=== Section Start ===
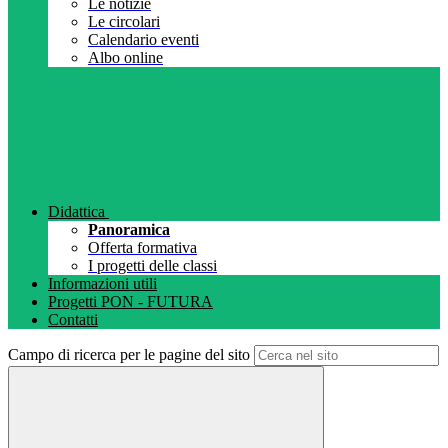
Le notizie
Le circolari
Calendario eventi
Albo online
Didattica
Panoramica
Offerta formativa
I progetti delle classi
Informazioni utili
Progetti PON - FUTURA
Contatti
Campo di ricerca per le pagine del sito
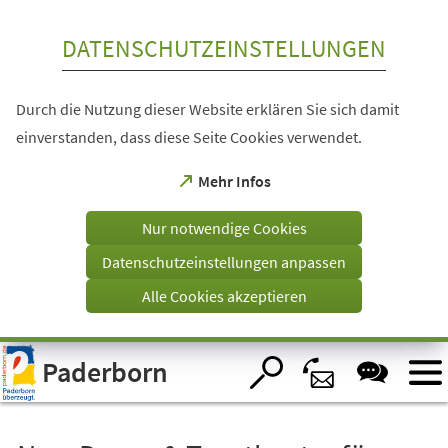
Inhalt anspringen
DATENSCHUTZEINSTELLUNGEN
Durch die Nutzung dieser Website erklären Sie sich damit
einverstanden, dass diese Seite Cookies verwendet.
(Öffnet
Mehr Infos
in
einem
Nur notwendige Cookies
neuen
Tab)
Datenschutzeinstellungen anpassen
Alle Cookies akzeptieren
Visuelle
Paderborn
Assistenzsoftware
öffnen.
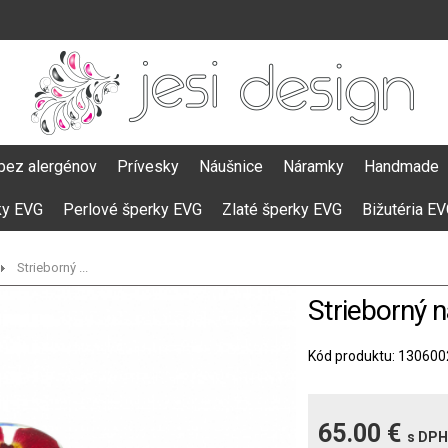
bez alergénov
Prívesky
Náušnice
Náramky
Handmade
ky EVG
Perlové šperky EVG
Zlaté šperky EVG
Bižutéria E
Strieborný ...
Strieborný 
Kód produktu: 130600
65.00 €
s DPH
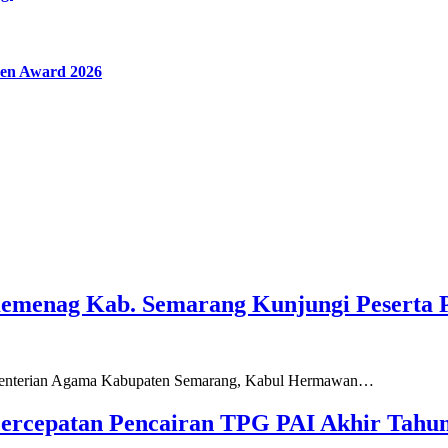
en Award 2026
Kemenag Kab. Semarang Kunjungi Peserta 
ementerian Agama Kabupaten Semarang, Kabul Hermawan…
ercepatan Pencairan TPG PAI Akhir Tahun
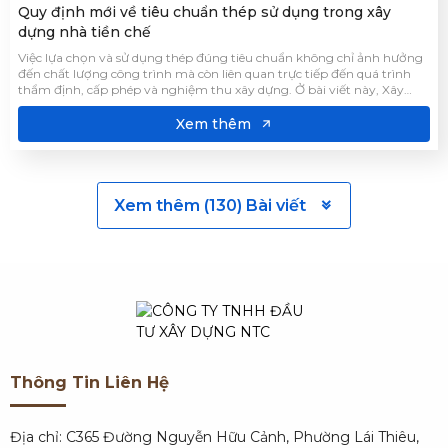
Quy định mới về tiêu chuẩn thép sử dụng trong xây
dựng nhà tiền chế
Việc lựa chọn và sử dụng thép đúng tiêu chuẩn không chỉ ảnh hưởng
đến chất lượng công trình mà còn liên quan trực tiếp đến quá trình
thẩm định, cấp phép và nghiệm thu xây dựng. Ở bài viết này, Xây
Dựng NTC sẽ giúp bạn cập nhật những tiêu chuẩn và các yêu cầu mới
áp dụng trong xây dựng nhà tiền chế.
Xem thêm
Xem thêm (130) Bài viết
Thông Tin Liên Hệ
Địa chỉ: C365 Đường Nguyễn Hữu Cảnh, Phường Lái Thiêu,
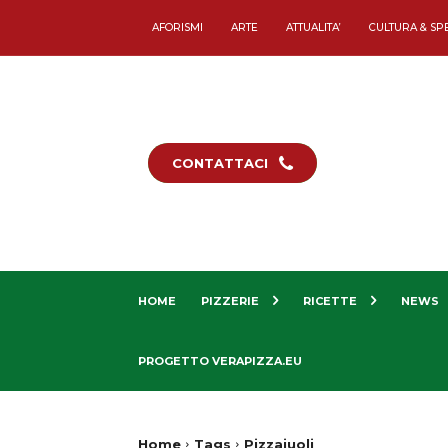
AFORISMI
ARTE
ATTUALITA’
CULTURA & SP
CONTATTACI
HOME
PIZZERIE
RICETTE
NEWS
PROGETTO VERAPIZZA.EU
Home
Tags
Pizzaiuoli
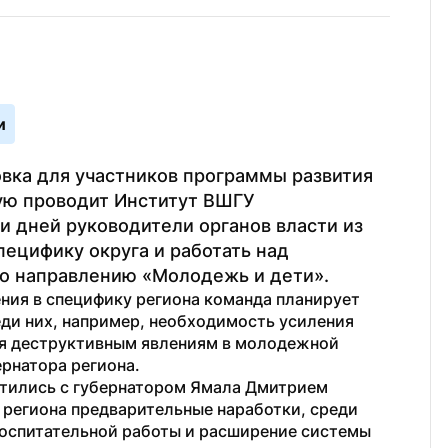
и
вка для участников программы развития 
ую проводит Институт ВШГУ 
 дней руководители органов власти из 
ецифику округа и работать над 
по направлению «Молодежь и дети».
ния в специфику региона команда планирует 
ди них, например, необходимость усиления 
ия деструктивным явлениям в молодежной 
рнатора региона.
етились с губернатором Ямала Дмитрием 
региона предварительные наработки, среди 
оспитательной работы и расширение системы 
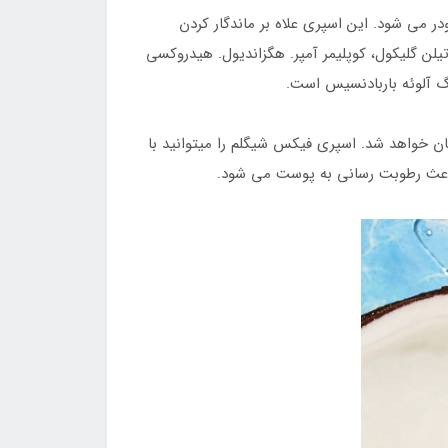
 می شود. این اسپری علاه بر ماندگار کردن
ن گلیکول، کوپلیمر آمپر. هگزاندیول. هیدروکسی
رگ آلوئه باربادنسیس است.
بی پوستتان خواهد شد. اسپری فیکس شیگلم را میتوانید با
یل باعث رطوبت رسانی به پوست می شود.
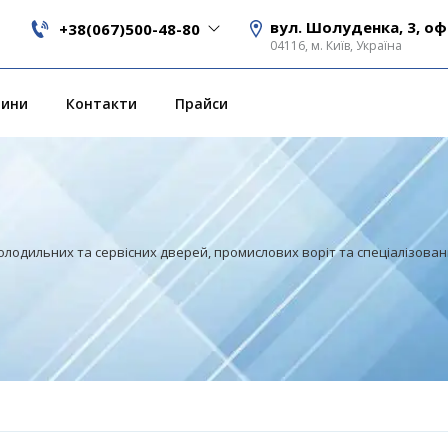
вул. Шолуденка, 3, оф
+38(067)500-48-80
04116, м. Київ, Україна
вини
Контакти
Прайси
олодильних та сервісних дверей, промислових воріт та спеціалізова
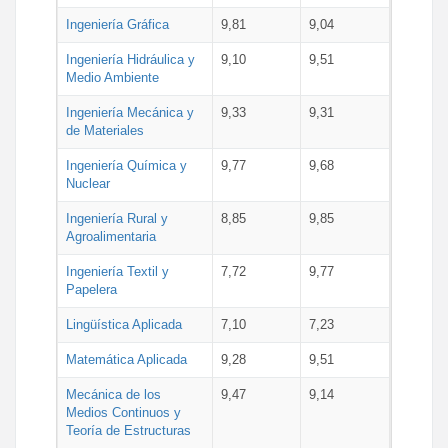
Ingeniería Gráfica
9,81
9,04
Ingeniería Hidráulica y
9,10
9,51
Medio Ambiente
Ingeniería Mecánica y
9,33
9,31
de Materiales
Ingeniería Química y
9,77
9,68
Nuclear
Ingeniería Rural y
8,85
9,85
Agroalimentaria
Ingeniería Textil y
7,72
9,77
Papelera
Lingüística Aplicada
7,10
7,23
Matemática Aplicada
9,28
9,51
Mecánica de los
9,47
9,14
Medios Continuos y
Teoría de Estructuras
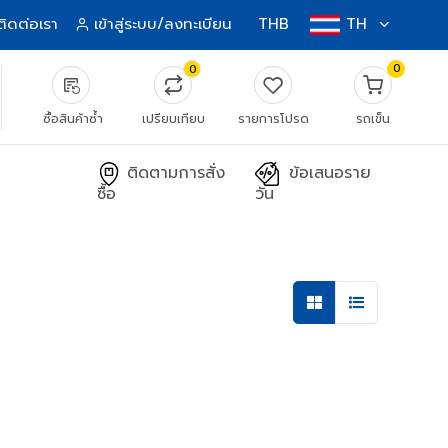
ติดต่อเรา
เข้าสู่ระบบ/ลงทะเบียน
THB
TH
0
0
source_notes
ซื้อสินค้าซ้ำ
เปรียบเทียบ
รายการโปรด
รถเข็น
ติดตามการสั่ง
ข้อเสนอราย
ซื้อ
วัน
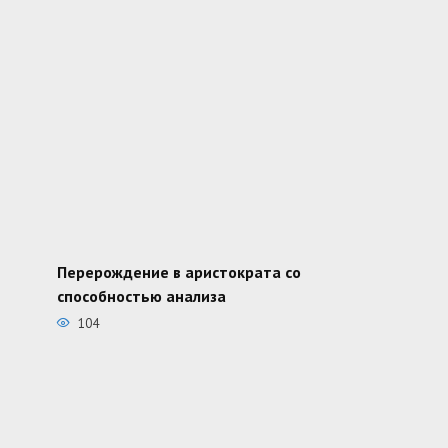
Перерождение в аристократа со
способностью анализа
104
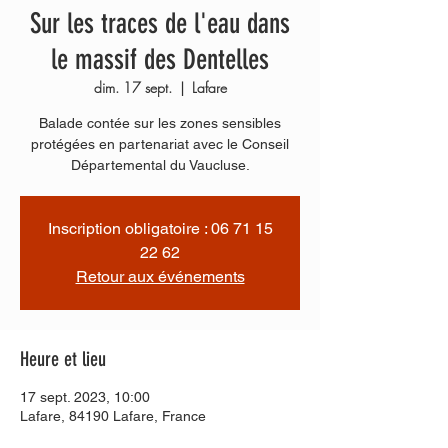
Sur les traces de l'eau dans
le massif des Dentelles
dim. 17 sept.
  |  
Lafare
Balade contée sur les zones sensibles
protégées en partenariat avec le Conseil
Départemental du Vaucluse.
Inscription obligatoire : 06 71 15
22 62
Retour aux événements
Heure et lieu
17 sept. 2023, 10:00
Lafare, 84190 Lafare, France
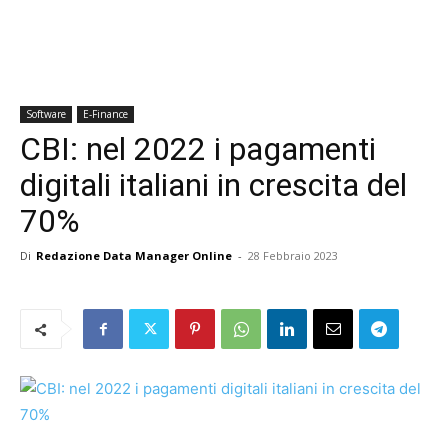
Software
E-Finance
CBI: nel 2022 i pagamenti
digitali italiani in crescita del
70%
Di
Redazione Data Manager Online
-
28 Febbraio 2023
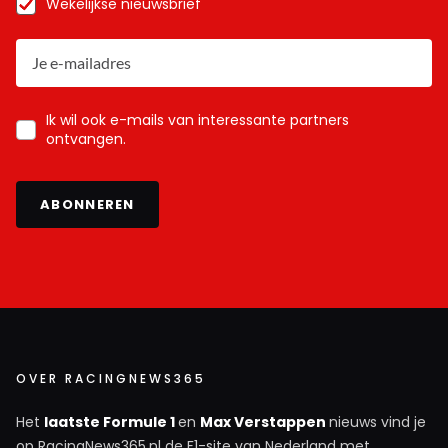
Wekelijkse nieuwsbrief
Ik wil ook e-mails van interessante partners
ontvangen.
ABONNEREN
OVER RACINGNEWS365
Het
laatste Formule 1
en
Max Verstappen
nieuws vind je
op RacingNews365.nl de F1-site van Nederland met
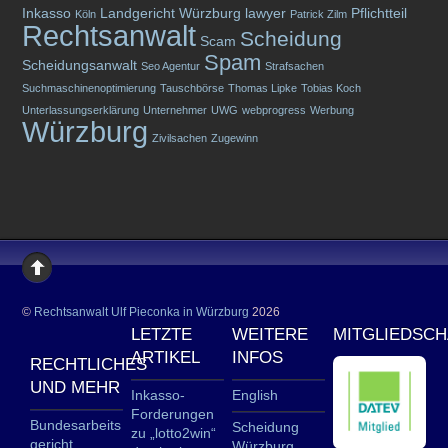
Inkasso
Landgericht Würzburg
lawyer
Pflichtteil
Köln
Patrick Zilm
Rechtsanwalt
Scheidung
Scam
Spam
Scheidungsanwalt
Seo Agentur
Strafsachen
Suchmaschinenoptimierung
Tauschbörse
Thomas Lipke
Tobias Koch
Unterlassungserklärung
Unternehmer
UWG
webprogress
Werbung
Würzburg
Zivilsachen
Zugewinn
©
Rechtsanwalt Ulf Pieconka in Würzburg
2026
LETZTE
WEITERE
MITGLIEDSC
ARTIKEL
INFOS
RECHTLICHES
UND MEHR
Inkasso-
English
Forderungen
Bundesarbeits
Scheidung
zu „lotto2win“
gericht
Würzburg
=== Section End ===
- [WHAT IS BEING ASKED]: Except for the pictures, copy every line of the records above exactly.

- [REPLY TO THE TASK]:
Le notizie
Le circolari
Calendario eventi
Albo online
Didattica
Panoramica
Offerta formativa
I progetti delle classi
Informazioni utili
Progetti PON - FUTURA
Contatti
Campo di ricerca per le pagine del sito
Inhalt anspringen
DATENSCHUTZEINSTELLUNGEN
Durch die Nutzung dieser Website erklären Sie sich damit
einverstanden, dass diese Seite Cookies verwendet.
(Öffnet
Mehr Infos
in
einem
Nur notwendige Cookies
neuen
Tab)
Datenschutzeinstellungen anpassen
Alle Cookies akzeptieren
Visuelle
Paderborn
Assistenzsoftware
öffnen.
bez alergénov
Prívesky
Náušnice
Náramky
Handmade
ky EVG
Perlové šperky EVG
Zlaté šperky EVG
Bižutéria E
Strieborný ...
Strieborný 
Kód produktu: 130600
65.00 €
s DPH
en Award 2026
Kemenag Kab. Semarang Kunjungi Peserta 
ementerian Agama Kabupaten Semarang, Kabul Hermawan…
ercepatan Pencairan TPG PAI Akhir Tahun
Quy định mới về tiêu chuẩn thép sử dụng trong xây
dựng nhà tiền chế
Việc lựa chọn và sử dụng thép đúng tiêu chuẩn không chỉ ảnh hưởng
đến chất lượng công trình mà còn liên quan trực tiếp đến quá trình
thẩm định, cấp phép và nghiệm thu xây dựng. Ở bài viết này, Xây
Dựng NTC sẽ giúp bạn cập nhật những tiêu chuẩn và các yêu cầu mới
áp dụng trong xây dựng nhà tiền chế.
Xem thêm
Xem thêm (130) Bài viết
Thông Tin Liên Hệ
Địa chỉ: C365 Đường Nguyễn Hữu Cảnh, Phường Lái Thiêu,
AFORISMI
ARTE
ATTUALITA’
CULTURA & SP
CONTATTACI
HOME
PIZZERIE
RICETTE
NEWS
PROGETTO VERAPIZZA.EU
Home
Tags
Pizzaiuoli
и
вка для участников программы развития 
ую проводит Институт ВШГУ 
 дней руководители органов власти из 
ецифику округа и работать над 
по направлению «Молодежь и дети».
ния в специфику региона команда планирует 
ди них, например, необходимость усиления 
ия деструктивным явлениям в молодежной 
рнатора региона.
етились с губернатором Ямала Дмитрием 
региона предварительные наработки, среди 
оспитательной работы и расширение системы 
 می شود. این اسپری علاه بر ماندگار کردن
ن گلیکول، کوپلیمر آمپر. هگزاندیول. هیدروکسی
رگ آلوئه باربادنسیس است.
بی پوستتان خواهد شد. اسپری فیکس شیگلم را میتوانید با
یل باعث رطوبت رسانی به پوست می شود.
вул. Шолуденка, 3, оф
+38(067)500-48-80
04116, м. Київ, Україна
вини
Контакти
Прайси
олодильних та сервісних дверей, промислових воріт та спеціалізова
Ingeniería Gráfica
9,81
9,04
Ingeniería Hidráulica y
9,10
9,51
Medio Ambiente
Ingeniería Mecánica y
9,33
9,31
de Materiales
Ingeniería Química y
9,77
9,68
Nuclear
Ingeniería Rural y
8,85
9,85
Agroalimentaria
Ingeniería Textil y
7,72
9,77
Papelera
Lingüística Aplicada
7,10
7,23
Matemática Aplicada
9,28
9,51
Mecánica de los
9,47
9,14
Medios Continuos y
Teoría de Estructuras
ติดต่อเรา
เข้าสู่ระบบ/ลงทะเบียน
THB
TH
0
0
source_notes
ซื้อสินค้าซ้ำ
เปรียบเทียบ
รายการโปรด
รถเข็น
ติดตามการสั่ง
ข้อเสนอราย
ซื้อ
วัน
Перерождение в аристократа со
способностью анализа
104
Sur les traces de l'eau dans
le massif des Dentelles
dim. 17 sept.
  |  
Lafare
Balade contée sur les zones sensibles
protégées en partenariat avec le Conseil
Départemental du Vaucluse.
Inscription obligatoire : 06 71 15
22 62
Retour aux événements
Heure et lieu
17 sept. 2023, 10:00
Lafare, 84190 Lafare, France
Software
E-Finance
CBI: nel 2022 i pagamenti
digitali italiani in crescita del
70%
Di
Redazione Data Manager Online
-
28 Febbraio 2023
Wekelijkse nieuwsbrief
Ik wil ook e-mails van interessante partners
ontvangen.
ABONNEREN
OVER RACINGNEWS365
Het
laatste Formule 1
en
Max Verstappen
nieuws vind je
op RacingNews365.nl de F1-site van Nederland met
Inkasso
Landgericht Würzburg
lawyer
Pflichtteil
Köln
Patrick Zilm
Rechtsanwalt
Scheidung
Scam
Spam
Scheidungsanwalt
Seo Agentur
Strafsachen
Suchmaschinenoptimierung
Tauschbörse
Thomas Lipke
Tobias Koch
Unterlassungserklärung
Unternehmer
UWG
webprogress
Werbung
Würzburg
Zivilsachen
Zugewinn
©
Rechtsanwalt Ulf Pieconka in Würzburg
2026
LETZTE
WEITERE
MITGLIEDSC
ARTIKEL
INFOS
RECHTLICHES
UND MEHR
Inkasso-
English
Forderungen
Bundesarbeits
Scheidung
zu „lotto2win“
gericht
Würzburg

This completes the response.